В «Далеких годах», первой книге «Повести о жизни», немало сказано о разрыве родителей самого отца. Очевидно, есть семьи, отмеченные такой печатью из поколения в поколение.

Интересно, что знакомство со своей будущей второй женой состоялось в 1923 году, когда родители мои некоторое

время провели в Тифлисе. Было неожиданное, короткое и бурное увлечение, потом все прошло, и они не виделись много лет. Все успели растерять друг друга, казалось, прошлое предано забвению и совсем не волнует. Уже летом того же 1923 года (после Тифлиса) отец писал маме в деревеньку Екимовку, что для него все это «исчерпано», так как «пережито литературно». Он «освободился полностью» и все волнения – позади. Но недаром говорится – «сам себя не знал»…

Третий и последний брак отца – с Татьяной Алексеевной Евтеевой – сохранился до конца жизни.

При всем различии трех жен каждой из них по-своему был присущ элемент «фантастичности». Если такое определение кому-либо непонятно, – ничем не могу помочь. Лучше всего это раскрыл сам отец в их литературных портретах.

Общим у всех жен было и то, что все они понесли невосполнимые расходы душевной энергии. Запасы этой энергии писатель настолько полно расходует в книгах, что этим обделяет близких. В первую очередь страдают матери и жены. У отца интересы его писательской работы стояли надо всем. Можно даже уверенно утверждать, что и все его разводы (как и попытки к ним), несмотря на совершенно различные причины, в основе своей имели лишь одно – сохранение творческой свободы.

Здесь я с удовольствием поставил бы точку в разговоре на «тему жен», но все же его придется продолжить. Может быть, она и заслуживает подробного разговора, но здесь ограничусь лишь необходимым.

Я остался одним из немногих (если не единственным), кто знаком с этой темой как бы «изнутри», впрочем, как и со многими другими обстоятельствами жизни и творчества отца. Объективности ради придется кое о чем сказать довольно откровенно, «по гамбургскому счету», как он любил говорить сам иной раз. Начать будет нужно именно с некоторых психологических черт его самого.

Уверен, он уклонился бы от ответа на вопрос – какой брак для него был предпочтительней? В отличие от наблюдателей со стороны он этого, возможно, не знал сам.
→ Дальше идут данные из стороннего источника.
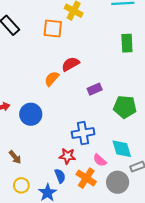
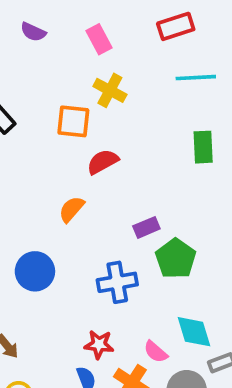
red semicircle: (71, 64) -> (103, 162), moved
green pentagon: (125, 107) -> (176, 259), moved, turned 30
blue cross: (83, 133) -> (117, 282), moved

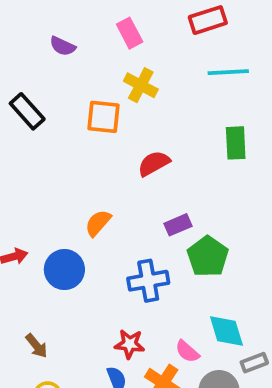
purple semicircle: (33, 32) -> (63, 46), moved
red semicircle: (103, 162) -> (154, 163), moved
orange semicircle: (72, 209) -> (98, 223), moved

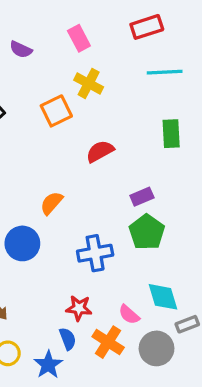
orange square: (104, 117) -> (56, 111), turned -32
purple rectangle: (178, 225) -> (142, 197), moved

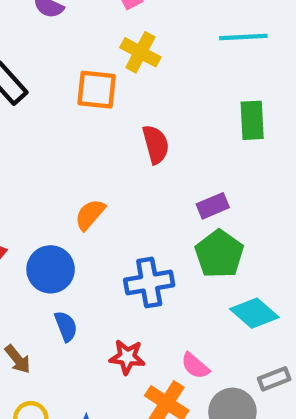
orange square: (56, 111) -> (97, 90), turned 32
red semicircle: (100, 151) -> (156, 144), turned 104
cyan diamond: (163, 297) -> (254, 313), moved, turned -32
blue semicircle: (68, 339) -> (66, 326), moved

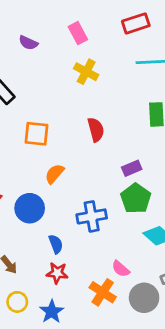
orange square: (97, 90) -> (37, 134), moved
blue semicircle: (66, 326) -> (56, 244), moved
red star: (127, 357) -> (57, 273), moved

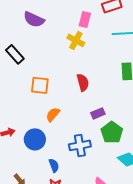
pink rectangle: (78, 33) -> (85, 19), moved, turned 42
purple semicircle: (28, 43) -> (34, 19), size x1.5
purple rectangle: (132, 168) -> (98, 113), moved

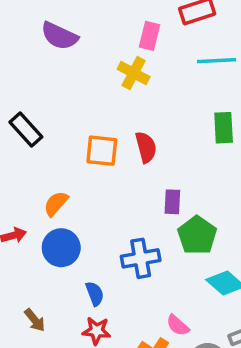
black rectangle: (15, 54) -> (26, 129), moved
orange square: (40, 85) -> (102, 151), moved
purple rectangle: (98, 113) -> (172, 202), turned -64
orange semicircle: (53, 114) -> (56, 204), moved

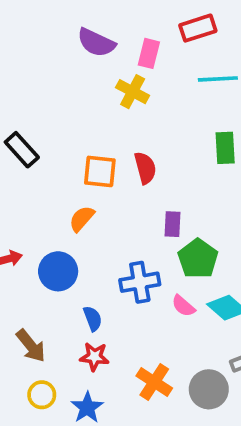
purple semicircle: (59, 36) -> (96, 43), moved
orange semicircle: (56, 204) -> (82, 219), moved
brown arrow: (35, 320) -> (31, 346), size x1.4
pink semicircle: (178, 325) -> (183, 306), moved

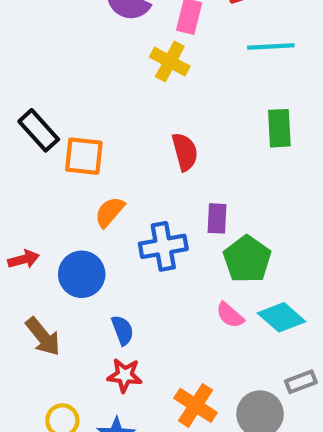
orange square: (100, 171) -> (84, 156), moved
blue cross: (140, 282) -> (163, 246), moved
brown arrow: (31, 346) -> (43, 337), moved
Процесс неистовой увлеченности, устремленности у него неизбежно угасал и со временем мог даже смениться совсем противоположным чувством. И не нужно обольщаться – по-своему так было во всех трех случаях. Говорю это потому, что каждой из жен было свойственно явно преувеличивать степень своего влияния на него и свою роль в его внутренней жизни. Для женщин это вполне понятно и простительно. Только это не должно становиться критерием и для мемуаристов.

Уже после смерти отца мне довелось познакомиться с письмами к женщине, относящимися к периоду работы над новой книгой. Местами я узнавал тот же стиль, те же выражения, что и в письмах к невесте. Именно тогда мне и пришло в голову, что, по существу, он был однолюбом, что все браки и увлечения только дополняли и развивали друг друга, что состояние влюбленности было необходимым условием успешной творческой работы. Он им очень дорожил и, может быть, даже провоцировал его.

Огромную роль, как всегда, играло воображение, которое обретало такую же силу, как и сама жизнь. И этот сплав превращался в книгу. Не случайно его герои пишут любимым точно такие письма, какие писал он сам. Он не репетировал заранее, просто литература и жизнь были у него нерасторжимы.

Исследователь его творчества однажды сказал мне: «Я все же очень боюсь, что в очередном собрании сочинений или ином издании могут появиться одновременно письма Константина Георгиевича ко всем трем женам, да и не только к ним… Ведь это будет как письма к одной женщине». Я ответил: «Не вижу в этом ничего страшного. Именно потому что это – как письма к одной женщине…».

Зимой 1934 года, когда в отношения моих родителей уже начала входить напряженность, они отправили меня в очень хорошую лесную школу – и это странным образом сказалось на их дальнейшей судьбе.